Une dégradation qui intervient alors que l’entreprise concentre davantage ses efforts sur ses actifs pétroliers au Gabon.
Une phase d’exploration coûteuse
Ces résultats sont ceux d’une société encore en phase de préproduction : aucune recette commerciale n’est encore générée.
Les dépenses reflètent notamment le développement du bloc Ngulu, un permis offshore de 1 214 km², détenu à 20 % par Record Resources, aux côtés de ReconAfrica, de la Gabon Oil Company et de l’État gabonais.
Loba, au cœur du pari
Le potentiel annoncé est significatif. Record Resources estime que le complexe pétrolier de Loba pourrait atteindre environ 20 000 barils par jour, avec un premier puits susceptible de produire autour de 5 000 barils par jour.
Pour financer cette stratégie, la société cède par ailleurs certains actifs jugés non stratégiques en Ontario afin de concentrer ses ressources sur le Gabon.
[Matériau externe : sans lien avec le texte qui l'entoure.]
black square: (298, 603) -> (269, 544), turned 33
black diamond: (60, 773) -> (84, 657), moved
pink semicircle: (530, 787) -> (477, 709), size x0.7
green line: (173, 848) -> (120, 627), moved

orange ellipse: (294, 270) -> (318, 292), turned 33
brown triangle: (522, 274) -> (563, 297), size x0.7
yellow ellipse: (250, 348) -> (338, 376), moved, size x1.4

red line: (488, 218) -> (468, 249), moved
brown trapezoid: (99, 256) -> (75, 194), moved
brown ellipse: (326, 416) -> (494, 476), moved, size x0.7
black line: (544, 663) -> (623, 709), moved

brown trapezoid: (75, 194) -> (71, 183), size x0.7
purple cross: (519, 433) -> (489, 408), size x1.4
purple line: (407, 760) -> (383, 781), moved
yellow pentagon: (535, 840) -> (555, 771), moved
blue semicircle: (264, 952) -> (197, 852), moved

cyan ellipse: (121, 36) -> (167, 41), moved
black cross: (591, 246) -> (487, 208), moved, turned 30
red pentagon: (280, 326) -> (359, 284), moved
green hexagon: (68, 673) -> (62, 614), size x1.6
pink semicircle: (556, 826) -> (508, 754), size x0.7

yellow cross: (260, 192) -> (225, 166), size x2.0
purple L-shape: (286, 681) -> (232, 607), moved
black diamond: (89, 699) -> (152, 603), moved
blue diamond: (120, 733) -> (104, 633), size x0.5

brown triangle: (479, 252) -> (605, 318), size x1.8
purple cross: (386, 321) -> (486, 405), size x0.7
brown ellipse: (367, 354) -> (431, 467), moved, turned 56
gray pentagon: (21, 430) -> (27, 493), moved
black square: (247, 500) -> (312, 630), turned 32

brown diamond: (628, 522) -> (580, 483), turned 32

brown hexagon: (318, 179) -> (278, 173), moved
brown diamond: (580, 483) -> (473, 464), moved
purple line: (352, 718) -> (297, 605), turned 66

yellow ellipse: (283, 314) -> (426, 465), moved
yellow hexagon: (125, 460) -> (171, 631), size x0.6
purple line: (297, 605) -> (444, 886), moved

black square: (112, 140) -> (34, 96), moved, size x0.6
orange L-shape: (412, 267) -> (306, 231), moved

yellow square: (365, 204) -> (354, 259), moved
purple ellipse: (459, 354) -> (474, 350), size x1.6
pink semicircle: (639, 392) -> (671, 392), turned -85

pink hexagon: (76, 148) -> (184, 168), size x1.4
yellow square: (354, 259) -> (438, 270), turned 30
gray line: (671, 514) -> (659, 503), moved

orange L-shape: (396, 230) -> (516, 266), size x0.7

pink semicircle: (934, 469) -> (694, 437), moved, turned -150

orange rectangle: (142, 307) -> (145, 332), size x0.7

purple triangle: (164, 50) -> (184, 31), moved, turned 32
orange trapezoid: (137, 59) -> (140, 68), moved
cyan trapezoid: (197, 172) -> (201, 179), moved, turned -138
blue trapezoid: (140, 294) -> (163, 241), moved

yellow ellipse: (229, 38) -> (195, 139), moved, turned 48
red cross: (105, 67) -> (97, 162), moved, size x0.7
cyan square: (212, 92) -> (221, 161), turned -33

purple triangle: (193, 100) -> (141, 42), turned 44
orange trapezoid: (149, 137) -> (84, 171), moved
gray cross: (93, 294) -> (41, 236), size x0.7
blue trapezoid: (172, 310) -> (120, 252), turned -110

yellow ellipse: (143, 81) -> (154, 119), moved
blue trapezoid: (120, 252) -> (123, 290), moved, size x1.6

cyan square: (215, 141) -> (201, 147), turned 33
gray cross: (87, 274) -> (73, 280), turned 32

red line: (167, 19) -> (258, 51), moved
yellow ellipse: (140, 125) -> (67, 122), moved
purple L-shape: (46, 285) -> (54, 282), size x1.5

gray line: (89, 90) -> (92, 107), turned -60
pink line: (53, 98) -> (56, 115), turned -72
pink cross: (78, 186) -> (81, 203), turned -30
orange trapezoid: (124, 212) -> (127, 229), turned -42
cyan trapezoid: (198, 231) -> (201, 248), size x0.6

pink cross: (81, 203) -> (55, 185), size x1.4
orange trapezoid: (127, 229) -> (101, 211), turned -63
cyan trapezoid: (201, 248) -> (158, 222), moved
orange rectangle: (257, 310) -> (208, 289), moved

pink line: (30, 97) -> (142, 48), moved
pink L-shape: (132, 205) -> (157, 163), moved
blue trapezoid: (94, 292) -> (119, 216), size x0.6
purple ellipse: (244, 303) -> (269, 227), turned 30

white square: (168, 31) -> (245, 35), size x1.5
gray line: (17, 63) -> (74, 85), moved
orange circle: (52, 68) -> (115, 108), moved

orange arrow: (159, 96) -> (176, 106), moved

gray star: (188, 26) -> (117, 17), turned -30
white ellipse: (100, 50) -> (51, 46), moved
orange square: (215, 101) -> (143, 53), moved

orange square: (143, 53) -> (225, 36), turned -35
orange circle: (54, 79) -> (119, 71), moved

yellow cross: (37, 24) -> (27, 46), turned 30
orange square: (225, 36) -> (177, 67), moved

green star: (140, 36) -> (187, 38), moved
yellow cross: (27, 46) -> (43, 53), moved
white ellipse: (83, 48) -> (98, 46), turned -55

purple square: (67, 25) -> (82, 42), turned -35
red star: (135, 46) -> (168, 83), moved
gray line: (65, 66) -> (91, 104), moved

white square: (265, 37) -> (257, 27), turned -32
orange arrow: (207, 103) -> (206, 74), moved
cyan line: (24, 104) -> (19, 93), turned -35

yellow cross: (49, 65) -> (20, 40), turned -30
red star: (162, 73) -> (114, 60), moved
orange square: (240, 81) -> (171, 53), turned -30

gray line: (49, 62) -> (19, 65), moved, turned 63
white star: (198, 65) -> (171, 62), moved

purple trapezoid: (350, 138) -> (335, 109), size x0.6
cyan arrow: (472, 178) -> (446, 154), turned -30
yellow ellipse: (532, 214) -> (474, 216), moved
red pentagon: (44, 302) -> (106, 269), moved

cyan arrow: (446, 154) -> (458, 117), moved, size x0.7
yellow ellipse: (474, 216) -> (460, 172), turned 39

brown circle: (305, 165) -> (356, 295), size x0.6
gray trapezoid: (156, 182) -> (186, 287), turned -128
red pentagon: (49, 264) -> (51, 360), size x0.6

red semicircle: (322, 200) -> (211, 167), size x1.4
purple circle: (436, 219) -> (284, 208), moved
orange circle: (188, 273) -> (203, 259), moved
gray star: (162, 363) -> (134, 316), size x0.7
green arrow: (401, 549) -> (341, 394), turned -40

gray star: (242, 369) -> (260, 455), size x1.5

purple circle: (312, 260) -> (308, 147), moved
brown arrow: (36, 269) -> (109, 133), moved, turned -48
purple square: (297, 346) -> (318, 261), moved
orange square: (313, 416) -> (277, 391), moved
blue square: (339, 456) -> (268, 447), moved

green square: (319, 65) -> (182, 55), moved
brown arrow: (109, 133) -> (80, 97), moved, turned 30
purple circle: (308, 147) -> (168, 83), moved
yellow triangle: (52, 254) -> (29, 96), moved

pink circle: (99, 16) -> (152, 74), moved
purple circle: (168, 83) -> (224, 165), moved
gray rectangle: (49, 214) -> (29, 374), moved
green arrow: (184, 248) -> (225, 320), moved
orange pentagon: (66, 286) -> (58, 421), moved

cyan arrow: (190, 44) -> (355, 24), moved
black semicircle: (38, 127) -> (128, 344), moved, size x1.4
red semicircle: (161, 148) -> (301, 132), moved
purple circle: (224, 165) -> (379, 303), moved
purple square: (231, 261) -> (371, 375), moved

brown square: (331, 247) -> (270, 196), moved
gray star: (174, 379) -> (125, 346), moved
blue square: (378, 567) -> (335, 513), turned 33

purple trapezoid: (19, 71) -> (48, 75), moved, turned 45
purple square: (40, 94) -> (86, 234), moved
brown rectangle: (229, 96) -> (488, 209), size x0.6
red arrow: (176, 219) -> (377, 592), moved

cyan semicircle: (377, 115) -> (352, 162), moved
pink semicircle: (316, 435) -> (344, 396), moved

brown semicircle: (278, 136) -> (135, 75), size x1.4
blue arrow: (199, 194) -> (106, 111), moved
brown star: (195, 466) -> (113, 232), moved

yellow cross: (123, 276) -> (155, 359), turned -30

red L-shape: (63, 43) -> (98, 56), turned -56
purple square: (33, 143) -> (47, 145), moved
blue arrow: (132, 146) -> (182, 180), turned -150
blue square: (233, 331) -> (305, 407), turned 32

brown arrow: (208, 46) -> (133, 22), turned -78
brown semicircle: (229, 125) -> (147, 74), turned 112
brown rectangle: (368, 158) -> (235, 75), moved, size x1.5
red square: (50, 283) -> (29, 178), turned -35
Le vrai test sera la production
Pour le Gabon, l’indicateur décisif ne sera donc pas la perte d’une juniore pétrolière, mais la concrétisation des forages, de la production et des retombées économiques.
Les 644 millions de FCFA de pertes enregistrées sur neuf mois représentent aujourd’hui le coût d’un pari sur le potentiel de Loba.
Reste désormais à transformer ce potentiel géologique en production effective, en emplois et en recettes pour l’État gabonais.